WHAT IS REQUIRED: Find all lines below containing the string "SwipeRefreshLa" and return them.
::: ENTRIES SUPPLIED
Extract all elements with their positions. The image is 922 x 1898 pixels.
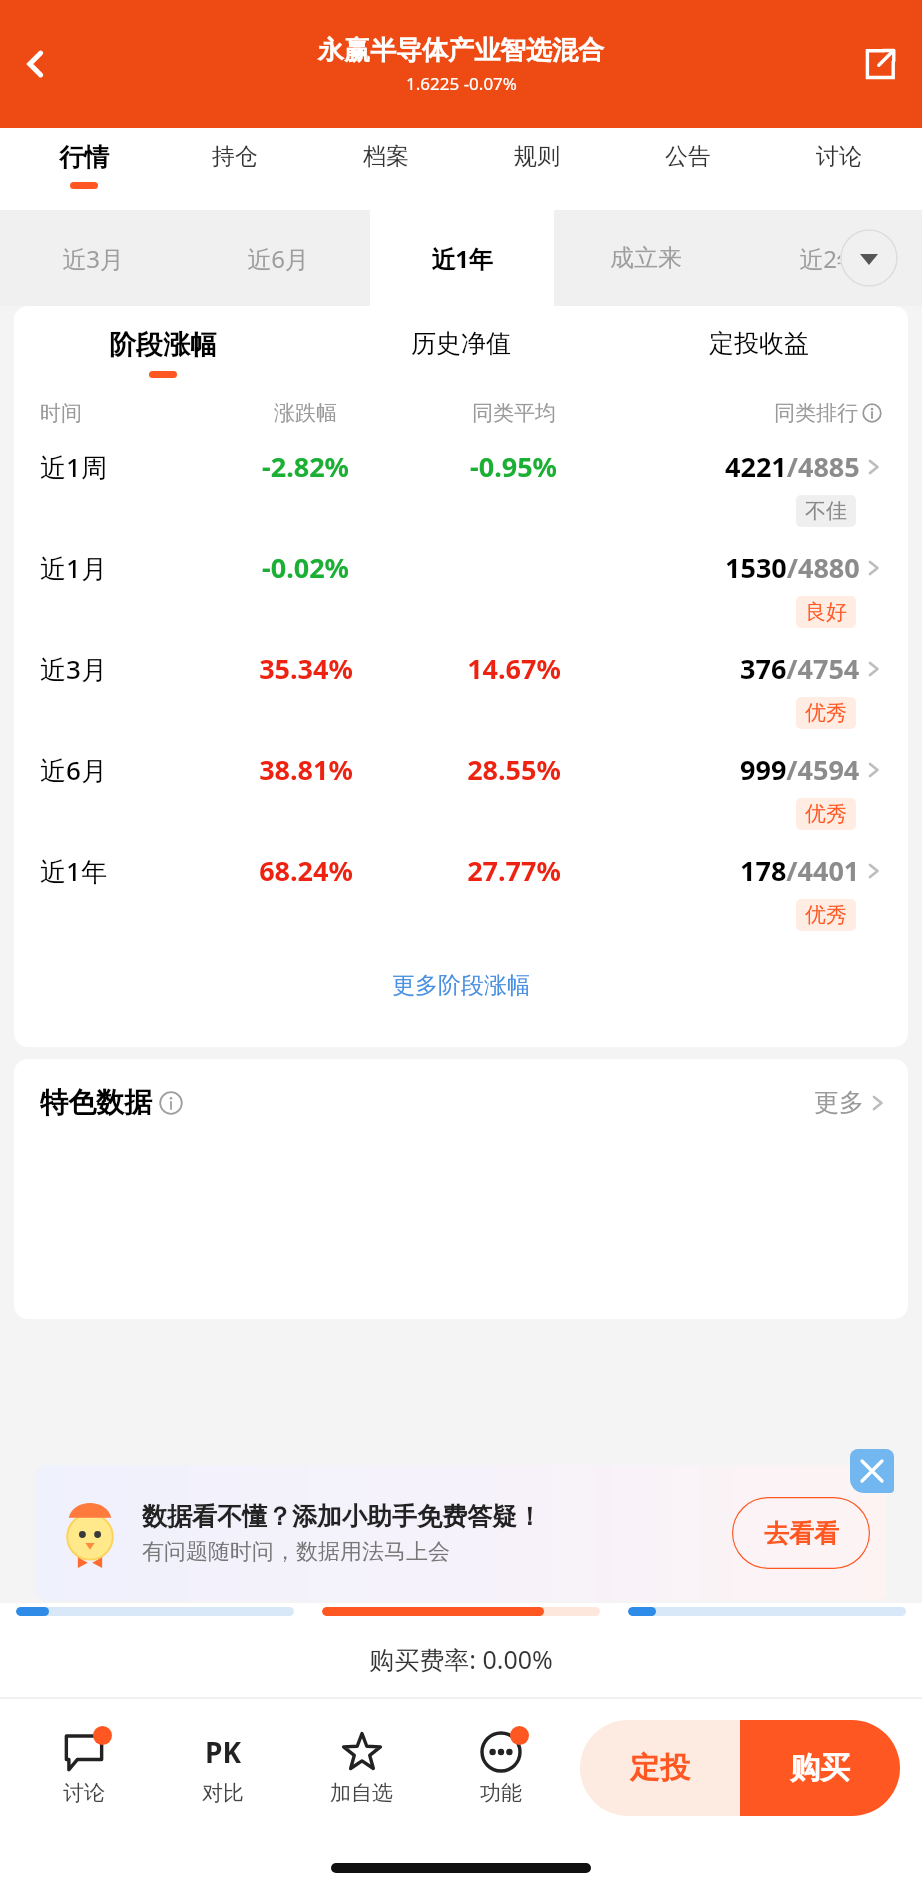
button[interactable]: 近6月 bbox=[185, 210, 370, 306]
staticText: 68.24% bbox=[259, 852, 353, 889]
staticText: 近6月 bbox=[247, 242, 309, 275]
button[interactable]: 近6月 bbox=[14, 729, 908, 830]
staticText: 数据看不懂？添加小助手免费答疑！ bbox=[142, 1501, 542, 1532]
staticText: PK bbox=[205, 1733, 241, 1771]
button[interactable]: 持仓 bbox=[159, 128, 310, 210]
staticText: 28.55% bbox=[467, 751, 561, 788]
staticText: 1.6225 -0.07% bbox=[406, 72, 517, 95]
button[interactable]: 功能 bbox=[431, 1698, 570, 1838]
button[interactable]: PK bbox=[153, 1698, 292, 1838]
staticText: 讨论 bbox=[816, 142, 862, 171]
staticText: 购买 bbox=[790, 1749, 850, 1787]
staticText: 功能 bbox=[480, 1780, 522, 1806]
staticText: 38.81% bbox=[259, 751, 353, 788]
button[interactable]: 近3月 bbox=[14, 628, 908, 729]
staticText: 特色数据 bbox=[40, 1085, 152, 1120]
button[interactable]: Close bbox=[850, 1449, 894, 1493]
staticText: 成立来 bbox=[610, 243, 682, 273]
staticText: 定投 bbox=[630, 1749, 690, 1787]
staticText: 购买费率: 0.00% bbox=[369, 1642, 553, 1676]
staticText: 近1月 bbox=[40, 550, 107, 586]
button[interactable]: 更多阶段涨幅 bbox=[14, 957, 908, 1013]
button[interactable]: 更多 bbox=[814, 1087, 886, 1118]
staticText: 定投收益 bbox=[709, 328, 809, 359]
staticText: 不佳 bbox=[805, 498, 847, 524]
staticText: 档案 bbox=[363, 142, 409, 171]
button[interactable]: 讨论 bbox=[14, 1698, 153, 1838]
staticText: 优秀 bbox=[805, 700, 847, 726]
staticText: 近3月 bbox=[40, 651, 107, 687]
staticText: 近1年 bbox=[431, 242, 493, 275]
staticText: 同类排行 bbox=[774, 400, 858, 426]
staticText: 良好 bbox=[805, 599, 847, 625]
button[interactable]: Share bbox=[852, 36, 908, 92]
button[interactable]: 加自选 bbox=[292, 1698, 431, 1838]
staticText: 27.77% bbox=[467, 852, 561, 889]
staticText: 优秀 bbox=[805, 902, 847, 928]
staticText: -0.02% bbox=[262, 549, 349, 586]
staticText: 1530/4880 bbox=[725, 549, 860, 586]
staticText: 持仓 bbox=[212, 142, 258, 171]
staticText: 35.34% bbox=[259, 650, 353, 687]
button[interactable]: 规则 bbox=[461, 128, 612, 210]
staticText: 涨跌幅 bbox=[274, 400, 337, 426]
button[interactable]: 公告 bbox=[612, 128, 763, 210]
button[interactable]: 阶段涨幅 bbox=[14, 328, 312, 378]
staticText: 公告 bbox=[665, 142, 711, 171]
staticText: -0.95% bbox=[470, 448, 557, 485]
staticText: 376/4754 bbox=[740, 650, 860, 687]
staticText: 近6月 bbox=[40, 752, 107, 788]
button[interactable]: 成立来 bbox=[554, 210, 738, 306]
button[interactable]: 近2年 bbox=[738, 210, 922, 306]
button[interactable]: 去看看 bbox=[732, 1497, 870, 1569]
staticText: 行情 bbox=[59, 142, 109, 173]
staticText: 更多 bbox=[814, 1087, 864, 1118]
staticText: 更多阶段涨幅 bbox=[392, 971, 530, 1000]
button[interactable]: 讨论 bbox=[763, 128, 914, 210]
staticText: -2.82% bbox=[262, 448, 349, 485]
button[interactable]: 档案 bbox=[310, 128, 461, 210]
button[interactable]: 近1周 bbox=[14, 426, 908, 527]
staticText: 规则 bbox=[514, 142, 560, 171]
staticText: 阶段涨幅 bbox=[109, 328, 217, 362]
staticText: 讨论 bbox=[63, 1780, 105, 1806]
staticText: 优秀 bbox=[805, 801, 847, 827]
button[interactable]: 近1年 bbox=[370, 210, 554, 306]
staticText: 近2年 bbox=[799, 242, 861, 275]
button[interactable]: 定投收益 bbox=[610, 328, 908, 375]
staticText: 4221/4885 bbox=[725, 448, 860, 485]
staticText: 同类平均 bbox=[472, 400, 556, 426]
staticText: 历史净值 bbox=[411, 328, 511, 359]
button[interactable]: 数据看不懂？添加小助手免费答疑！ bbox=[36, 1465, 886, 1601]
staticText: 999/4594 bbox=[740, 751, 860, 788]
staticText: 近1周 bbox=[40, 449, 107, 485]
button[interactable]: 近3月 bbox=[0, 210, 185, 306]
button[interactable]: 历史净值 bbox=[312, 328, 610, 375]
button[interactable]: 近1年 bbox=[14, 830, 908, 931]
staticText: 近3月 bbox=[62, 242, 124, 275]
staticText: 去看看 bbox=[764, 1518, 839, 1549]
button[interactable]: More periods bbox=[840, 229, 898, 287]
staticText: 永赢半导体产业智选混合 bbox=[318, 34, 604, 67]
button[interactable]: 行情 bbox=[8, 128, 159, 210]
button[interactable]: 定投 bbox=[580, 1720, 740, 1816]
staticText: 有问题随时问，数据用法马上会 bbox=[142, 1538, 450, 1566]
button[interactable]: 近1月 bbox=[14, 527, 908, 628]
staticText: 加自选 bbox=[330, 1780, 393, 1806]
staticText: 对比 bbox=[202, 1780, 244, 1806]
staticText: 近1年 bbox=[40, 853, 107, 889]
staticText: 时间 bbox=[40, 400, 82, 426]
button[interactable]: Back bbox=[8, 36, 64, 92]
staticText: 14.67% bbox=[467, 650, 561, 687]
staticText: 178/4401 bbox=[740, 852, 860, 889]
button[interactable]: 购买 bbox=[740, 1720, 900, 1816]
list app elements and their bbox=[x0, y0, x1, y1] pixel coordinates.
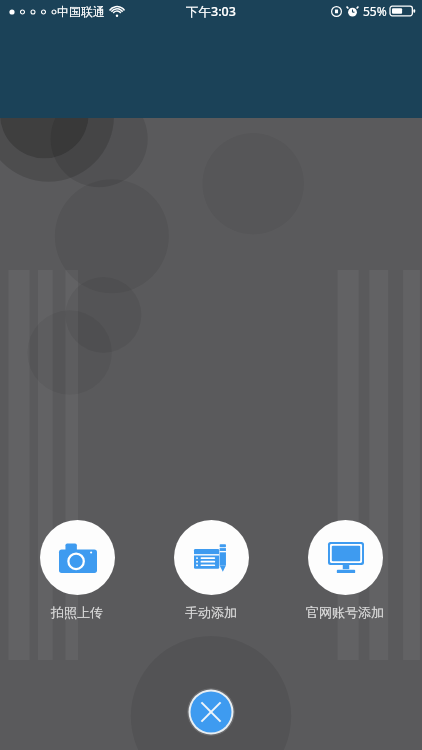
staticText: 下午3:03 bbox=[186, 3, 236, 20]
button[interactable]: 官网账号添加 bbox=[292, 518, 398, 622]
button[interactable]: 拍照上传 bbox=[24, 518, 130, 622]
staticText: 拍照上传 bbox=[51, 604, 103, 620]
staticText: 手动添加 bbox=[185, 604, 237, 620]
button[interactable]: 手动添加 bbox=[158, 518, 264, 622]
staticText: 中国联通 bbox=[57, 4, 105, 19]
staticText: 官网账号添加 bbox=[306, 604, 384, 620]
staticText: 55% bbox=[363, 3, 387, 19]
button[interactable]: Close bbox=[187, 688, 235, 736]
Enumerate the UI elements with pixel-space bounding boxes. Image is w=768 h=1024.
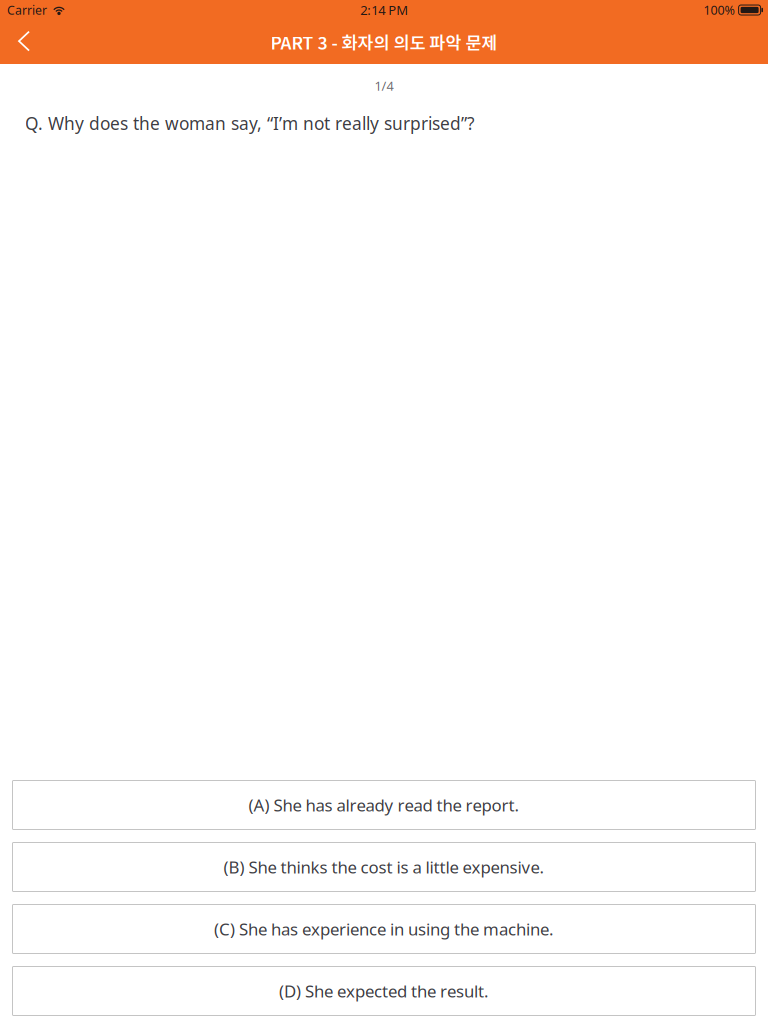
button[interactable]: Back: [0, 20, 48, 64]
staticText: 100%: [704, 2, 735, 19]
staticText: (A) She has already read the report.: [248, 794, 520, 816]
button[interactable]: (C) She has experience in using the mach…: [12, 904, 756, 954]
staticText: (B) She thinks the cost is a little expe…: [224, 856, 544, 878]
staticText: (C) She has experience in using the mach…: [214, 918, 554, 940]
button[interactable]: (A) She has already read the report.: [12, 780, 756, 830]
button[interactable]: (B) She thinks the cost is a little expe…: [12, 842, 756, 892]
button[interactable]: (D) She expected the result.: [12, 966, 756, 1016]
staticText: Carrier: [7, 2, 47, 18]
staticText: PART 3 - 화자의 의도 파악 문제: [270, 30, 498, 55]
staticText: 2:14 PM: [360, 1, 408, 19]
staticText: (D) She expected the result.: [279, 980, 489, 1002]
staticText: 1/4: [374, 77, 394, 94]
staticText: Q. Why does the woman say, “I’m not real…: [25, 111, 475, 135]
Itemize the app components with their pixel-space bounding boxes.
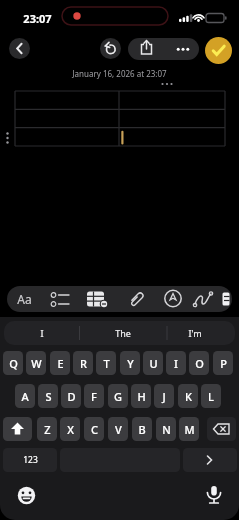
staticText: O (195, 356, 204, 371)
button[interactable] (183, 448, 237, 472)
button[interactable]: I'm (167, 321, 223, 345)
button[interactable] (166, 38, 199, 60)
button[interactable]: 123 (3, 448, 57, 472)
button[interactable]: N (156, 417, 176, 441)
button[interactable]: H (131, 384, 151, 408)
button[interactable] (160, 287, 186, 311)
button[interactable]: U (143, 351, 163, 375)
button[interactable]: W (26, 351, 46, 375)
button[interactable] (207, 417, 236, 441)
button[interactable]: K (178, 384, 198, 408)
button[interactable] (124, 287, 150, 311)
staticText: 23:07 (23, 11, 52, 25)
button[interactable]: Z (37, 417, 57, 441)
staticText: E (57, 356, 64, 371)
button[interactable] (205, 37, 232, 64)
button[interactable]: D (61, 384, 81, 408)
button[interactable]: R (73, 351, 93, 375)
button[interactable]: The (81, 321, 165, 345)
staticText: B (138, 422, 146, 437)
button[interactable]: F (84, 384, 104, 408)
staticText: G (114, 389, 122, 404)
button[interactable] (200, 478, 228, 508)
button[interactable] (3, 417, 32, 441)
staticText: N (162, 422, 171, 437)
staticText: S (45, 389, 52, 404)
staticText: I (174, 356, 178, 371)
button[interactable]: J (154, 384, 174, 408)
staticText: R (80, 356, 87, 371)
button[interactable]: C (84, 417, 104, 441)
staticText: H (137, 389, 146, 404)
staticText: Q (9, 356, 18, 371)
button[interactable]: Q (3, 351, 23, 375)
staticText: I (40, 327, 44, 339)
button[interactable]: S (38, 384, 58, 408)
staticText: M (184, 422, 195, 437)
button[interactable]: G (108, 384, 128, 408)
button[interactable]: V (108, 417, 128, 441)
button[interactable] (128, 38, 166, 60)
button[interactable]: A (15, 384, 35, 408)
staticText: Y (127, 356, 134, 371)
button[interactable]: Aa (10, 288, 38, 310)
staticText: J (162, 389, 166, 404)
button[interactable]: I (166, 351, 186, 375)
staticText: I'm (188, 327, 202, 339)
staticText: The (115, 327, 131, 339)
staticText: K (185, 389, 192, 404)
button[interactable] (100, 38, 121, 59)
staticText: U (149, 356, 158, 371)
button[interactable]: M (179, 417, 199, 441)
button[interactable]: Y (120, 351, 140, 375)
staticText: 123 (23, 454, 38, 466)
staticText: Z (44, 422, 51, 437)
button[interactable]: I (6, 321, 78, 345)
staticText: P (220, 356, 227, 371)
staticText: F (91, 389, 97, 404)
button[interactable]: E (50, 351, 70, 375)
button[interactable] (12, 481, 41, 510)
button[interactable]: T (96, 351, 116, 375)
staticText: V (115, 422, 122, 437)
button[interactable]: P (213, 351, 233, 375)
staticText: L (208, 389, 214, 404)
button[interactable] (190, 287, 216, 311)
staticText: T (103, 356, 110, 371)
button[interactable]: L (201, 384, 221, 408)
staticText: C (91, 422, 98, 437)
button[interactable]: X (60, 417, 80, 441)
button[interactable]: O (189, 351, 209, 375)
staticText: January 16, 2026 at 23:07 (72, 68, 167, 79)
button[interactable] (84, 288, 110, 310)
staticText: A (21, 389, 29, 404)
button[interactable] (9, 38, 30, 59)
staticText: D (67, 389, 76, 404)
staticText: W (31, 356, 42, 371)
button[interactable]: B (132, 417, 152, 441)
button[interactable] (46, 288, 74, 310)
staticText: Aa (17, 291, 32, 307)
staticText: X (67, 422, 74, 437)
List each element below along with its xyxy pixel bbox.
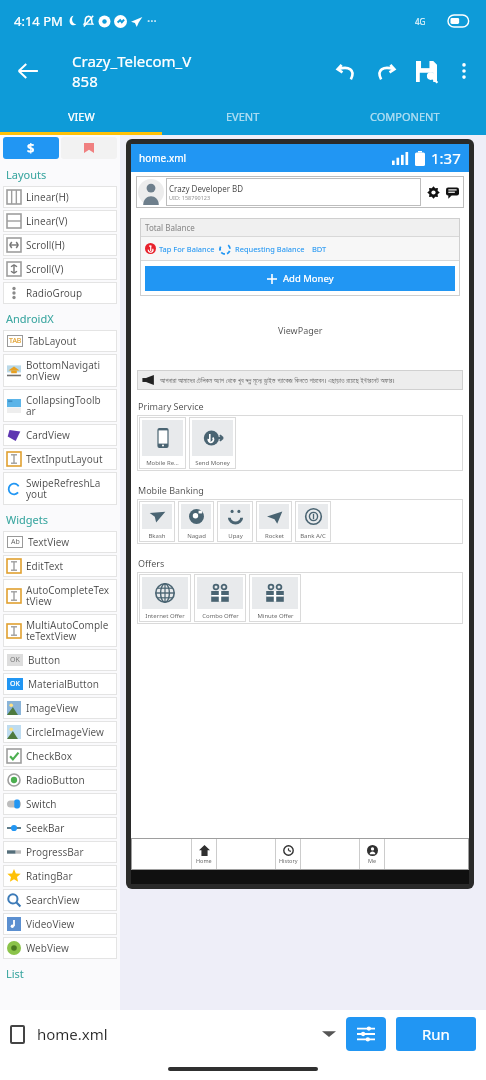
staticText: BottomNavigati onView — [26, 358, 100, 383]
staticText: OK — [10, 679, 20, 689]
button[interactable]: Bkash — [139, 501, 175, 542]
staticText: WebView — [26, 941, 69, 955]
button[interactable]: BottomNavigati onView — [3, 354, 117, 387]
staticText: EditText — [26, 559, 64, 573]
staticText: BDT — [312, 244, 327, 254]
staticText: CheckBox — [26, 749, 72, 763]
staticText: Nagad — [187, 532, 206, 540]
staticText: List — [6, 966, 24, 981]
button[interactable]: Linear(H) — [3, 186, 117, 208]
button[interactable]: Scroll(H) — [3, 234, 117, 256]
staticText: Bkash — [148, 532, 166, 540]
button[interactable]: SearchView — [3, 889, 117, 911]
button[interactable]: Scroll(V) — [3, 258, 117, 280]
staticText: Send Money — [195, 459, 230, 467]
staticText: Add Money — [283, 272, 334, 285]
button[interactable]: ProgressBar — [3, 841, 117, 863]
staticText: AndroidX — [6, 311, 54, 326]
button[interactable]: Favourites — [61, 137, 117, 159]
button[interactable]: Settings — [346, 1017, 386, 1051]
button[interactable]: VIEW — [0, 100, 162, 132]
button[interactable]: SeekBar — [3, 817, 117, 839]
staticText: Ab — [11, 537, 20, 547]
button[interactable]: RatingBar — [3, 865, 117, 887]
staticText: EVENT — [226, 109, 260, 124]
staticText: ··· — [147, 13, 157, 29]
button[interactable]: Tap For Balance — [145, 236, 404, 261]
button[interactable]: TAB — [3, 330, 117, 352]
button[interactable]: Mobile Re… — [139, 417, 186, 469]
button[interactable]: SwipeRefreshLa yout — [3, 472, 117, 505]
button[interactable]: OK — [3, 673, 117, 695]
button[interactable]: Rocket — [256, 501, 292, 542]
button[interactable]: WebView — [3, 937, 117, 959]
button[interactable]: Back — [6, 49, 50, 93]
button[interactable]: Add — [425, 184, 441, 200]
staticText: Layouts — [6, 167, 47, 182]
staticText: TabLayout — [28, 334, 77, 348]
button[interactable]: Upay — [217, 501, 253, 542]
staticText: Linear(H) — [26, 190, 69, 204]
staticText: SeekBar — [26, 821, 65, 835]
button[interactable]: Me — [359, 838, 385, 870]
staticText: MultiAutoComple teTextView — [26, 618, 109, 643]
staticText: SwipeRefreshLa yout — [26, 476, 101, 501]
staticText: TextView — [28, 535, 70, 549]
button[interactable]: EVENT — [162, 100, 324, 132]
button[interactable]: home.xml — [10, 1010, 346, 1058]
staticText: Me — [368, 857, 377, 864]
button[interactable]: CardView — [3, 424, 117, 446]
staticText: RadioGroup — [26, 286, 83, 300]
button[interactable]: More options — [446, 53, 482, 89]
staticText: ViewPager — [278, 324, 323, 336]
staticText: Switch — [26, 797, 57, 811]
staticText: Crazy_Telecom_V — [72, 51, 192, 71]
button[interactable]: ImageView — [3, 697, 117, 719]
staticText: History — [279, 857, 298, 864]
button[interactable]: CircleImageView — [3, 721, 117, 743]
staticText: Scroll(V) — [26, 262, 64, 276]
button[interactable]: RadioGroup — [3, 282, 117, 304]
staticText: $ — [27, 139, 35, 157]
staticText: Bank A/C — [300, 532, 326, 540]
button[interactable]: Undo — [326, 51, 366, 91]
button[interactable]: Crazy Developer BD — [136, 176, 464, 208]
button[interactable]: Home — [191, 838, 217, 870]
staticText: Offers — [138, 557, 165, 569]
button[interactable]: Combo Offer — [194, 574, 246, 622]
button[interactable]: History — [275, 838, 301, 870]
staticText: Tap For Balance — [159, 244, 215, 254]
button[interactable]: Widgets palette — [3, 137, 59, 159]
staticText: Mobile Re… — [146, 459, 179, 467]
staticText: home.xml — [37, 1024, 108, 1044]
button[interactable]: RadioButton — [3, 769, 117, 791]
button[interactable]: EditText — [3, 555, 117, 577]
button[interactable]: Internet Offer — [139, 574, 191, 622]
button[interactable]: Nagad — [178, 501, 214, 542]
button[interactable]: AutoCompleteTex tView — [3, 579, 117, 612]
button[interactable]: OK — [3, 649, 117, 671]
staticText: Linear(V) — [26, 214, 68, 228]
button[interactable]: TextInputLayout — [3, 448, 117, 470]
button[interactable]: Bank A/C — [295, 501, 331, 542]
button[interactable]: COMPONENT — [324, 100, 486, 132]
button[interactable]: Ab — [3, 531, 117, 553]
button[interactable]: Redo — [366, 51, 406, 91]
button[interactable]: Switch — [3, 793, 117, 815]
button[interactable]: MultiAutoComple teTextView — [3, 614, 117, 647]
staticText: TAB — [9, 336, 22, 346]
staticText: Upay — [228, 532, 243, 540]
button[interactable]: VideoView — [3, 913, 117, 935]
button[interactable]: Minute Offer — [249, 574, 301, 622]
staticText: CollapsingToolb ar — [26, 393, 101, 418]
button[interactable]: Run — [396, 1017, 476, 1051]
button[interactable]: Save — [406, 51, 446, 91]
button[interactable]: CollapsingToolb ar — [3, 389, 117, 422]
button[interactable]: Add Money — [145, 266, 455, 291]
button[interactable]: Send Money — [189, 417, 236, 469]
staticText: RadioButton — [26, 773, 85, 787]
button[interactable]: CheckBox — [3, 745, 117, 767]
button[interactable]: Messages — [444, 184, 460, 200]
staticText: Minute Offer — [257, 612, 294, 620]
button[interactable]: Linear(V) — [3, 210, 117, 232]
::::::
RESPONSE TO THE EXERCISE:
button[interactable]: SwipeRefreshLa yout — [3, 472, 117, 505]
staticText: SwipeRefreshLa yout — [26, 476, 101, 501]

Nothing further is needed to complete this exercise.